Required action:
The answer must reproduce the listing exactly, with every picture left out.

= Beginning of Section =

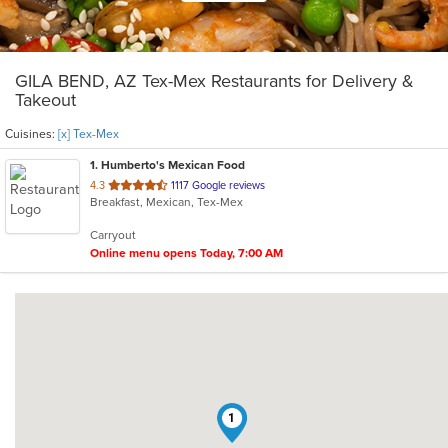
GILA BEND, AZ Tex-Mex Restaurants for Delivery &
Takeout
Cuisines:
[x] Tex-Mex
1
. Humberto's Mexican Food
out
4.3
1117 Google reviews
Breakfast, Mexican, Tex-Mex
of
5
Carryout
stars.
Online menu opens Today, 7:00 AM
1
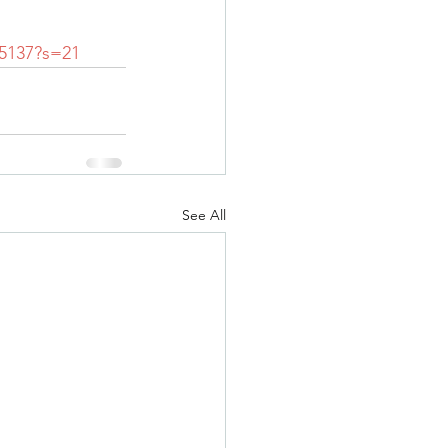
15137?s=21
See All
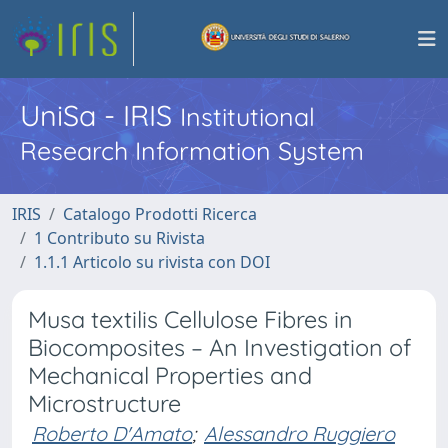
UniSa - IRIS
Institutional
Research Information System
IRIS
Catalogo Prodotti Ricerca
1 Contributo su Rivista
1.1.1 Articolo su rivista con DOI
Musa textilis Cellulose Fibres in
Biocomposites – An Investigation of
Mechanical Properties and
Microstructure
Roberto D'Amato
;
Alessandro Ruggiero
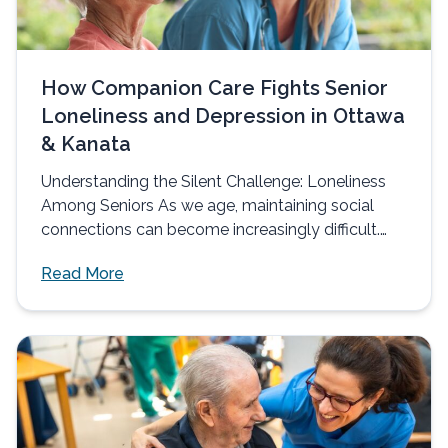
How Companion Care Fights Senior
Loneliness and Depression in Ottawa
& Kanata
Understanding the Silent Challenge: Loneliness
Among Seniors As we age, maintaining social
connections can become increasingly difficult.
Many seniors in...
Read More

= End of Section =

Exercise solution:
GILA BEND, AZ Tex-Mex Restaurants for Delivery &
Takeout
Cuisines:
[x] Tex-Mex
1
. Humberto's Mexican Food
out
4.3
1117 Google reviews
Breakfast, Mexican, Tex-Mex
of
5
Carryout
stars.
Online menu opens Today, 7:00 AM
1
15137?s=21
See All
UniSa - IRIS
Institutional
Research Information System
IRIS
Catalogo Prodotti Ricerca
1 Contributo su Rivista
1.1.1 Articolo su rivista con DOI
Musa textilis Cellulose Fibres in
Biocomposites – An Investigation of
Mechanical Properties and
Microstructure
Roberto D'Amato
;
Alessandro Ruggiero
How Companion Care Fights Senior
Loneliness and Depression in Ottawa
& Kanata
Understanding the Silent Challenge: Loneliness
Among Seniors As we age, maintaining social
connections can become increasingly difficult.
Many seniors in...
Read More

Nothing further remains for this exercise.